Navigate the proliferation of screens and narratives to curate content and achieve relevancy, says Leo Burnett US Chief Strategy Officer Marcello Magalhaes
Given the advancement in mobile technology since the London Summer Games in 2012, Rio 2016 presents radical changes in the way the Olympic Games are broadcast to the world.
The mobile average download speed has tripled from 2012 to 2016, while smartphone penetration has jumped from 20 percent (1.24B connections) to 50 percent (3.94B connections). Meanwhile, users have quickly adopted and adapted to the wide array of social and broadcasting apps such as Snapchat, Instagram and Facebook Live, as well as many other data-intensive applications that offer video streaming that were simply impossible four years ago. And it’s not only the people: NBC and Globo (Brazil’s leading broadcaster) have partnered with Snapchat to generate Olympics content.
What we are witnessing is a massive takeover of the official Olympics broadcast. Where is this content coming from? Because the smartphone is much more pervasive and accessible, it’s almost impossible to conceive of just one narrative. While people will see through TV the official story of the Games, it’s no longer possible to only have one standalone narrative. And that’s just the viewers. If we also consider the people who will be there shooting with their mobile phones, we know it’s impossible to prevent people from registering their experience during the Olympic Games. The challenge brands will have, apart from IOC restrictions on brand messaging, is finding a meaningful stream of stories to tell.
Instead of trying to prevent, ignore or avoid being pulverized by this barrage of content, brands — official sponsors or otherwise — should be able to embrace the opportunity. Guided by clear purpose and principles, they can align behind these screens through a consistent curatorship of channels and platforms to share with people. (And this would be true for any large-scale media event, from the Super Bowl to the FIFA World Cup.)
Both official and non-official sponsor brands will have to break through the clutter of content sharing and distribution by shifting their messages from awareness to relevance.
What’s awareness? If we consider the past events, not only the Olympics, the dynamic for advertisers was to get ahold of the most — time on air, eyeballs watching — that they could to optimize their investment. Because of the number of channels we have access to nowadays, not only the official ones, but also the individual ones — anyone in Rio has a potential channel, literally, in his or her hand — signifying that awareness alone is becoming an outdated performance measurement.

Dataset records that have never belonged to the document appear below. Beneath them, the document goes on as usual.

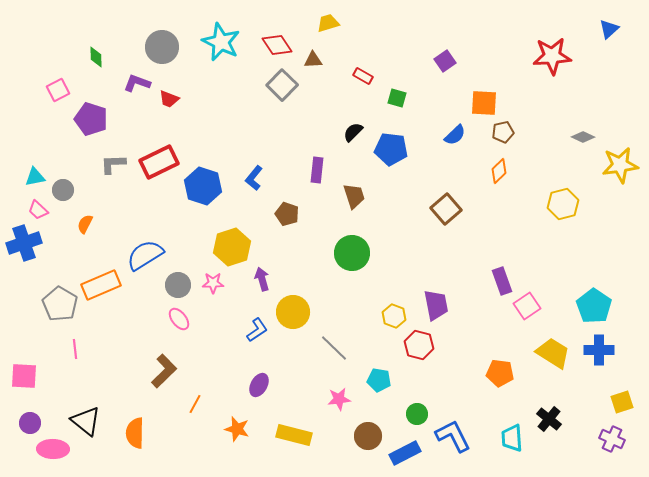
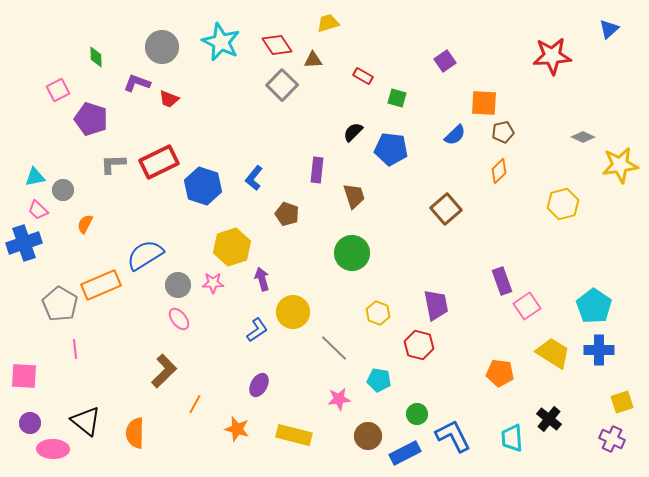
yellow hexagon at (394, 316): moved 16 px left, 3 px up
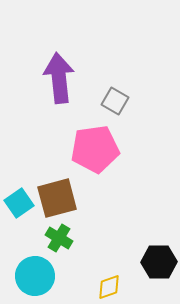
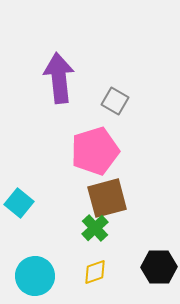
pink pentagon: moved 2 px down; rotated 9 degrees counterclockwise
brown square: moved 50 px right
cyan square: rotated 16 degrees counterclockwise
green cross: moved 36 px right, 10 px up; rotated 16 degrees clockwise
black hexagon: moved 5 px down
yellow diamond: moved 14 px left, 15 px up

Relevance, then, becomes more important as it relates to how interested people are in a brand’s story instead of just its appearance or awareness. A brand that manages to find a meaningful way to curate all this content being distributed via these myriad channels will have the most impactful stories to tell. People will thus feel encouraged to participate along with the brand, and that is a result of relevance.
That’s the interesting creative and strategic work a brand can do; this is why brand purpose is so important. Purpose is the guardrail of what is consistent, what is interesting and what fuels the brand, versus what is generic.
How can brands leverage this myriad of narratives to either protect their investment as official sponsors or take advantage of it while not being an official sponsor? How can brands have a relevant participation in the Games by tapping into these channels?
With a clear brand purpose, it is much easier to link back to a specific and ownable idea. For instance, it’s easy to see brands leaning on a story around performance during the Olympics. If we’re talking about “performance,” that’s probably not ownable for every brand around the Games because you’ll have watches, technology, sports garments — so many brands that will tap into and reinforce that core benefit sports deliver. Not all brands can do that! Now thanks to all this content that has been generated — not only the official broadcast but also content that’s been broadcast by people — you can harness something unique to your brand that is ownable. If you can surface content that aligns with your brand purpose, you can curate that content and say, “This is my view of the Games.” It’s not a generic one, not one that somebody can imitate. It’s authentic and truthful to what your brand believes.